+++ Supplied material

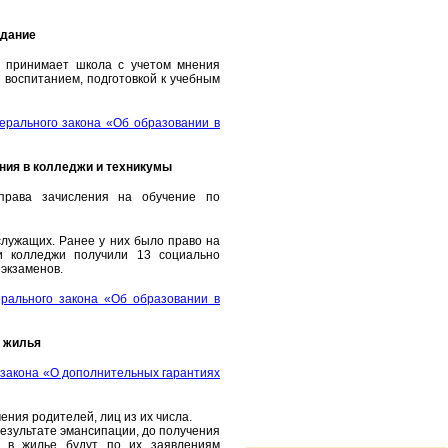
адание
 принимает школа с учетом мнения
 воспитанием, подготовкой к учебным
ерального закона «Об образовании в
ния в колледжи и техникумы
права зачисления на обучение по
служащих. Ранее у них было право на
и колледжи получили 13 социально
экзаменов.
рального закона «Об образовании в
о жилья
 закона «О дополнительных гарантиях
ения родителей, лиц из их числа.
езультате эмансипации, до получения
я в жилье будут по их заявлениям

++++++

» **Exercise**
Without changing a word, retype every entry above, but drop its pictures.

» **Exercise solution**
адание
 принимает школа с учетом мнения
 воспитанием, подготовкой к учебным
ерального закона «Об образовании в
ния в колледжи и техникумы
права зачисления на обучение по
служащих. Ранее у них было право на
и колледжи получили 13 социально
экзаменов.
рального закона «Об образовании в
о жилья
 закона «О дополнительных гарантиях
ения родителей, лиц из их числа.
езультате эмансипации, до получения
я в жилье будут по их заявлениям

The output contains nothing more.